Sunday, October 16, 2016

Love

Charity is the pure love of Christ. Unpacking that preposition teaches us that charity is actually 3 things: love for Christ, love from Christ and love like Christ. Charity is what we're about--all of it. The love from Christ is a given. He came, He loved, He loves. We just have to believe it to feel it. Loving Christ and loving like Christ are somewhat more of a process and pathway. From the scriptures we know that we love Christ by keeping His commandments. That involves constant recommitment, repentance, study and persistence--covenants, ordinances, and enduring to the end. Loving like Christ is part of our covenants, part of our enduring and yet, something grander, bigger and both far more complicated and yet simpler than any other part of charity.

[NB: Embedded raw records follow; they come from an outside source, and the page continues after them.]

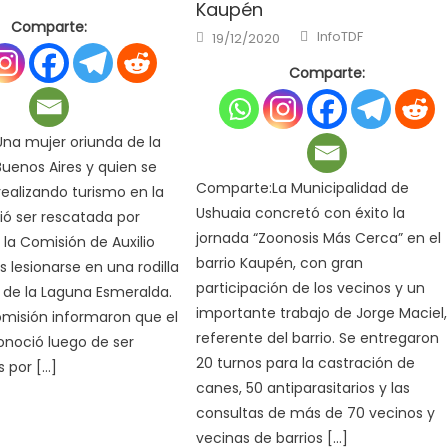
Kaupén
Comparte:
Author
Posted
InfoTDF
19/12/2020
on
Comparte:
na mujer oriunda de la
uenos Aires y quien se
Comparte:La Municipalidad de
ealizando turismo en la
Ushuaia concretó con éxito la
ió ser rescatada por
jornada “Zoonosis Más Cerca” en el
 la Comisión de Auxilio
barrio Kaupén, con gran
s lesionarse en una rodilla
participación de los vecinos y un
 de la Laguna Esmeralda.
importante trabajo de Jorge Maciel,
misión informaron que el
referente del barrio. Se entregaron
noció luego de ser
20 turnos para la castración de
 por […]
canes, 50 antiparasitarios y las
consultas de más de 70 vecinos y
vecinas de barrios […]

Sometimes, a lot of times, we confuse charity with alms, with writing checks and providing handouts. That can be a part of charity, but it isn't enough on its own and it can actually drive us away from charity if it fuels our pride.

Love. I've talked about trying to accept the gifts that people are giving, to realize that no one can skip steps, that I definitely can't make them skip steps, that my admonition is to love them where they are, who they are now. That is definitely an element of Christlike love and while that should definitely be an element of how people love me, I can't focus on their obligation to love me where I am. I can't do what I want to do, love as I want to love and insist that people accept the gift I am giving. That is failing the first bit about loving people where they are and that also means trying to learn to love them how they need to be loved. That is so complex and in some ways unknowable. In fact, the only way we can even begin to know, is to ask God. He knows.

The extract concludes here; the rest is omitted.